China makes concession on eve of WTO fisheries talks

On the eve of an important gathering of world trade ministers, Chinese fishery officials have made a concession by publishing a document that promises to limit the country’s international fishing fleet to its 2016 level. 

This came in a briefing at the Ministry of Agriculture in Beijing, which oversees fisheries, on the newly released 13th Five-Year Plan of Distant Water Fishing Development.

The timing of the briefing appears to be part of an effort by Beijing to change the framing of a potential deal on overfishing. Trade ministers meeting at a World Trade Organization summit from 10 to 13 December in Buenos Aires, Argentina, have promised to seek an agreement phasing out state fuel subsidies in order to preserve fishery stocks. By doing so, the WTO, which has made much of commitment to sustainable development, would be delivering on a United Nations pledge as part of the Sustainable Development Goals set in 2015, to eliminate fishery subsidies by 2020. 

But the WTO’s 164 members are split between those who want to end subsidies – among them developing nations who argue that the pay-outs distort fishery trade and allow overexploitation of their resources – and nations who say the subsidies are needed to protect fishermen from poverty. Chief among the latter group is China, the world’s biggest payer of such subsidies, which wants developing counties exempted from any subsidies phase-out.  

Yet while the number of vessels and number of companies involved in China’s distant-water fishing fleet will remain frozen at 2016 levels, there are no details in the ministry’s document on how this will impact the size of vessels currently in the fleet. China has promised to direct government money – particularly at the local government level – into resizing existing vessels. It’s also not clear if the reefers which Chinese companies have been recently launching at an accelerating rate will be counted in the final figures.

Does this mean that all the new vessels launched this year –many of the launches were covered by SeafoodSource – and which have considerably added to China’s overseas fleet – will be counted against 2016 numbers?

China currently has 164 legally registered companies operating nearly 2,900 distant water fishing vessels, according to the China Fisheries Yearbook, published by Ministry of Agriculture earlier this year. The focus will now be on improving the “quality of the fleet’s catch” and “operations,” according to the ministry, which may mean the government will help the fleet transition into bigger, smarter vessels. 

This would ultimately increase the capacity, if not the nominal size, of China’s fleet. The country has not addressed whether vessel size will be accounted for in its new limits. Nor has it clarified whether vessels purchased by the country’s fishery companies internationally will be counted in China’s overall fleet size.

And then there are the fuel subsidies. China gives nearly USD 6 billion (EUR 5.1 million) per year to its fishery sector in half-price diesel to facilitate the fleet’s ventures overseas. Indeed, subsidies from central government are often the difference between profit and loss at big players like Shanghai Kaichuang and CNFC. 

From statements and speeches given this year by the country’s top fisheries official, Yu Kangzhen, a vice minister at the agricultural ministry, these payments look set to continue.
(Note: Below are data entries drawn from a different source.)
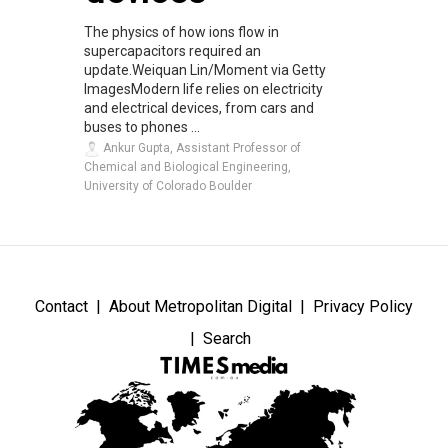
The physics of how ions flow in
supercapacitors required an
update.Weiquan Lin/Moment via Getty
ImagesModern life relies on electricity
and electrical devices, from cars and
buses to phones ...
Ankur Gupta, Assistant Professor of
Chemical and Biological Engineering,
University of Colorado Boulder
Contact
About Metropolitan Digital
Privacy Policy
Search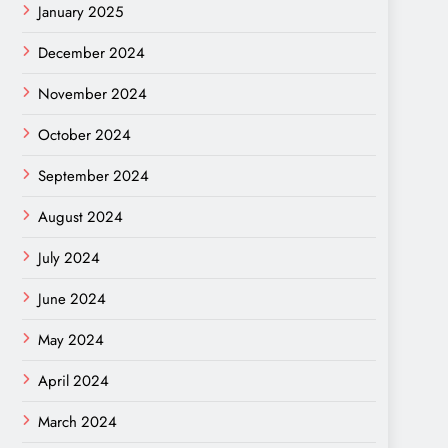
January 2025
December 2024
November 2024
October 2024
September 2024
August 2024
July 2024
June 2024
May 2024
April 2024
March 2024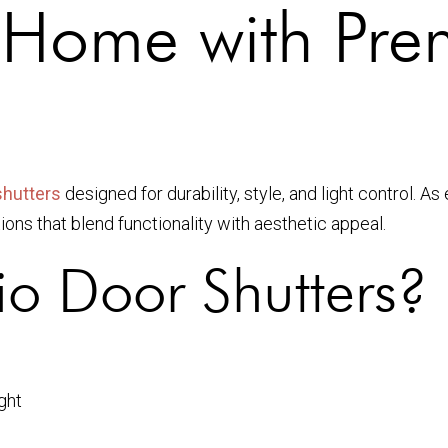
 Home with Pre
shutters
designed for durability, style, and light control. 
ons that blend functionality with aesthetic appeal.
o Door Shutters?
ght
Yu believes the subsidies cushion low-income fishermen from poverty. But he hasn’t directly addressed how subsidies are also propping up corporations like CNFC (which being a state-controlled entity is also run effectively by a government official), which the national government would not like to see fail.

Firms like CNFC operate at an unfair advantage to international peer companies that don’t get similar-sized checks from government. And they operate with complete dominance in the waters of West Africa and Pacific island nations, where there’s no significant local fleet to compete and where artisanal fishermen are being squeezed out of livelihoods just to help supposedly hard-up Chinese fishermen, who happen to be sailing on cheap fuel. 
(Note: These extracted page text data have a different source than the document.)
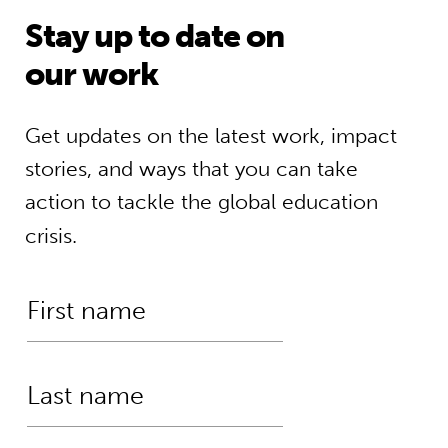
Stay up to date on
our work
Get updates on the latest work, impact
stories, and ways that you can take
action to tackle the global education
crisis.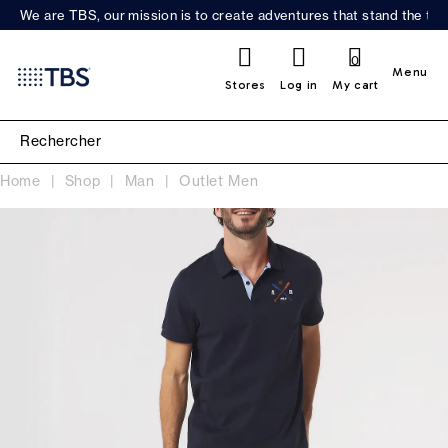
We are TBS, our mission is to create adventures that stand the test
0
Menu
Stores
Log in
My cart
Home
Shop
Man
Outlet Men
Chinese negotiators also want phase-out of subsidies to be limited to cases of illegal fishing (rather than a total phase out of subsidies) and they want governments, rather than independent experts, to decide what constitutes illegal, unreported, and unregulated (IUU) fishing. It also wants disputed territories like the South China Sea to be exempt from any phase-out of subsidies.  But China has not put forward any proposal about who will be verifying where Chinese vessels are fishing or by what mechanism subsidies to transgressors will be eliminated.

While many nations and their trade negotiators at the WTO meeting in Argentina would like to see China’s subsidies cut back, Chinese diplomatic influence and trade leverage will certainly come into play. Some of the countries with the biggest grievances against Chinese fishing companies are also bound into loans and restrictive trade agreements with China, including resource-for-infrastructure deals.

In that regard, it’s not surprising that Chinese negotiators at the talks in Buenos Aires also want the designation and rules on overfishing and illegal fishing to be set by governments, rather than independent experts. Unpublished government-to-government deals are the modus operandi of Chinese fishery dealmakers. 

While many parties are hoping for a deal in Buenos Aires, it seems as if China holds the cards on whether one will get done. But already facing many major questions relating to the subsidization of its fishing fleet, China has just created even more with its newly announced plan. And that may throw any potential of a deal into doubt.